The answer should be each line of the records that contains the word "avez"; please copy them all.

------ Material for this task

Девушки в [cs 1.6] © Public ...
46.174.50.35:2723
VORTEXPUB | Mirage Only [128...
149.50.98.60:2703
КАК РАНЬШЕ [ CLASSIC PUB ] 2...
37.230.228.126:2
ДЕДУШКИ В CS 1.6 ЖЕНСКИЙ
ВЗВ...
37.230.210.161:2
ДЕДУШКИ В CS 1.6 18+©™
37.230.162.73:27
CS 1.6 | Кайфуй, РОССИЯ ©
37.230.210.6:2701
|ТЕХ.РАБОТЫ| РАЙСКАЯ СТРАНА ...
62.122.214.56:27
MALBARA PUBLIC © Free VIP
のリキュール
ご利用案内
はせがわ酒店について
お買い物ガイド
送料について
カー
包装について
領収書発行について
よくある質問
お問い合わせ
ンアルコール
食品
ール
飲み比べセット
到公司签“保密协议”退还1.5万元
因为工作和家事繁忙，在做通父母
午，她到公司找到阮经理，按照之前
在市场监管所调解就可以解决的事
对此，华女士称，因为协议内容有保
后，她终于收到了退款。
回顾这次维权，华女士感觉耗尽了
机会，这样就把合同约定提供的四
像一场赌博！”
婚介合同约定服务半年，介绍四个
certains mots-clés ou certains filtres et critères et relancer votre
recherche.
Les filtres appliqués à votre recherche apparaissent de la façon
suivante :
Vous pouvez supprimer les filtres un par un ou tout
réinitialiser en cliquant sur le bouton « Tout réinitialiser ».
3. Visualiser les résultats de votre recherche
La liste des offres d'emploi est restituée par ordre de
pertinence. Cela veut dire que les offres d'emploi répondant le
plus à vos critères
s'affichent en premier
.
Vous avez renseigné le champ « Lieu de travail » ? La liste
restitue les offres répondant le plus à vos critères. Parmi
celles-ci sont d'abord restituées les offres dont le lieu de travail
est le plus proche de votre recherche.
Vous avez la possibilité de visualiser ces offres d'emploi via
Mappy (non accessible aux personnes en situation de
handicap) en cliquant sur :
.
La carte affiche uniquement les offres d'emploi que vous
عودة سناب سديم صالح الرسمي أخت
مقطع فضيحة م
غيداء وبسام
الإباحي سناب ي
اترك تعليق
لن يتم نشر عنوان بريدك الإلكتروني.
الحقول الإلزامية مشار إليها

------------

◆ **Completed exercise**
Vous avez renseigné le champ « Lieu de travail » ? La liste
Vous avez la possibilité de visualiser ces offres d'emploi via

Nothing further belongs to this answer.